(Document understanding data)
──────────

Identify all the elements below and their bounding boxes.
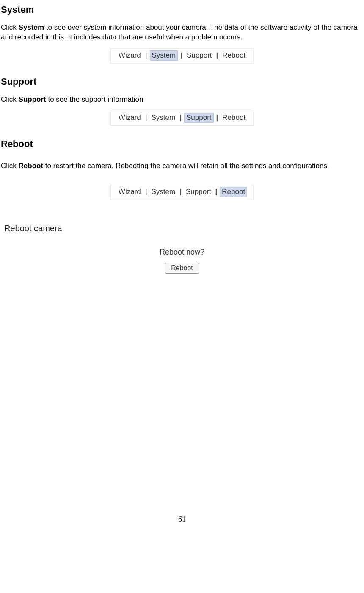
nav-separator: | xyxy=(179,114,182,122)
page-number: 61 xyxy=(0,515,364,524)
nav-item-reboot[interactable]: Reboot xyxy=(220,187,247,197)
paragraph-system: Click System to see over system informat… xyxy=(0,23,364,42)
nav-separator: | xyxy=(216,51,218,60)
nav-bar-reboot: Wizard | System | Support | Reboot xyxy=(110,185,254,200)
nav-separator: | xyxy=(179,188,182,196)
text: Click xyxy=(1,95,19,103)
nav-item-wizard[interactable]: Wizard xyxy=(117,113,143,122)
heading-support: Support xyxy=(0,76,364,87)
reboot-panel: Reboot camera Reboot now? Reboot xyxy=(0,221,364,274)
text: to see over system information about you… xyxy=(1,23,358,41)
nav-item-system[interactable]: System xyxy=(150,113,177,122)
reboot-button[interactable]: Reboot xyxy=(165,263,199,274)
nav-bar-system: Wizard | System | Support | Reboot xyxy=(110,48,254,64)
text-bold: Support xyxy=(19,95,46,103)
nav-item-reboot[interactable]: Reboot xyxy=(221,113,247,122)
text: to see the support information xyxy=(46,95,143,103)
nav-item-support[interactable]: Support xyxy=(185,51,214,60)
nav-separator: | xyxy=(145,51,147,60)
nav-separator: | xyxy=(180,51,182,60)
nav-bar-support: Wizard | System | Support | Reboot xyxy=(110,111,254,126)
heading-reboot: Reboot xyxy=(0,139,364,150)
text: to restart the camera. Rebooting the cam… xyxy=(43,162,329,170)
nav-item-system[interactable]: System xyxy=(150,50,178,61)
nav-item-reboot[interactable]: Reboot xyxy=(221,51,247,60)
nav-item-wizard[interactable]: Wizard xyxy=(117,187,143,197)
text-bold: System xyxy=(19,23,44,31)
nav-separator: | xyxy=(215,188,218,196)
heading-system: System xyxy=(0,4,364,15)
nav-item-wizard[interactable]: Wizard xyxy=(117,51,143,60)
nav-separator: | xyxy=(145,188,147,196)
text: Click xyxy=(1,162,19,170)
nav-item-support[interactable]: Support xyxy=(184,113,214,123)
nav-separator: | xyxy=(216,114,218,122)
nav-separator: | xyxy=(145,114,147,122)
nav-item-support[interactable]: Support xyxy=(184,187,213,197)
text: Click xyxy=(1,23,19,31)
reboot-question: Reboot now? xyxy=(3,248,361,257)
paragraph-reboot: Click Reboot to restart the camera. Rebo… xyxy=(0,161,364,171)
nav-item-system[interactable]: System xyxy=(150,187,177,197)
paragraph-support: Click Support to see the support informa… xyxy=(0,95,364,105)
reboot-panel-title: Reboot camera xyxy=(4,224,361,233)
text-bold: Reboot xyxy=(19,162,44,170)
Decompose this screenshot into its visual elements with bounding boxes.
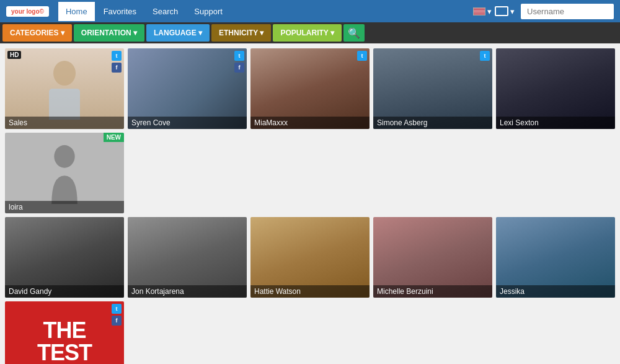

──────────

■ **REQUIREMENT**
Return the preceding entries verbatim, with the pictures excluded.

■ **YOUR SOLUTION**
Identify all the elements below and their bounding boxes.
nav-separator: | xyxy=(179,114,182,122)
page-number: 61 xyxy=(0,515,364,524)
nav-item-reboot[interactable]: Reboot xyxy=(220,187,247,197)
paragraph-system: Click System to see over system informat… xyxy=(0,23,364,42)
nav-separator: | xyxy=(216,51,218,60)
nav-bar-reboot: Wizard | System | Support | Reboot xyxy=(110,185,254,200)
nav-separator: | xyxy=(179,188,182,196)
text: Click xyxy=(1,95,19,103)
nav-item-wizard[interactable]: Wizard xyxy=(117,113,143,122)
heading-support: Support xyxy=(0,76,364,87)
reboot-panel: Reboot camera Reboot now? Reboot xyxy=(0,221,364,274)
text: to see over system information about you… xyxy=(1,23,358,41)
nav-item-system[interactable]: System xyxy=(150,113,177,122)
reboot-button[interactable]: Reboot xyxy=(165,263,199,274)
nav-bar-system: Wizard | System | Support | Reboot xyxy=(110,48,254,64)
text-bold: Support xyxy=(19,95,46,103)
nav-item-reboot[interactable]: Reboot xyxy=(221,113,247,122)
text: to see the support information xyxy=(46,95,143,103)
nav-item-support[interactable]: Support xyxy=(185,51,214,60)
nav-separator: | xyxy=(145,51,147,60)
nav-separator: | xyxy=(180,51,182,60)
nav-bar-support: Wizard | System | Support | Reboot xyxy=(110,111,254,126)
heading-reboot: Reboot xyxy=(0,139,364,150)
text: to restart the camera. Rebooting the cam… xyxy=(43,162,329,170)
nav-item-system[interactable]: System xyxy=(150,50,178,61)
nav-item-reboot[interactable]: Reboot xyxy=(221,51,247,60)
nav-item-wizard[interactable]: Wizard xyxy=(117,187,143,197)
text-bold: System xyxy=(19,23,44,31)
nav-separator: | xyxy=(215,188,218,196)
heading-system: System xyxy=(0,4,364,15)
nav-item-wizard[interactable]: Wizard xyxy=(117,51,143,60)
nav-separator: | xyxy=(145,188,147,196)
text: Click xyxy=(1,162,19,170)
nav-item-support[interactable]: Support xyxy=(184,113,214,123)
nav-separator: | xyxy=(216,114,218,122)
nav-separator: | xyxy=(145,114,147,122)
nav-item-support[interactable]: Support xyxy=(184,187,213,197)
text: Click xyxy=(1,23,19,31)
reboot-question: Reboot now? xyxy=(3,248,361,257)
paragraph-reboot: Click Reboot to restart the camera. Rebo… xyxy=(0,161,364,171)
nav-item-system[interactable]: System xyxy=(150,187,177,197)
paragraph-support: Click Support to see the support informa… xyxy=(0,95,364,105)
reboot-panel-title: Reboot camera xyxy=(4,224,361,233)
text-bold: Reboot xyxy=(19,162,44,170)
Decompose this screenshot into its visual elements with bounding boxes.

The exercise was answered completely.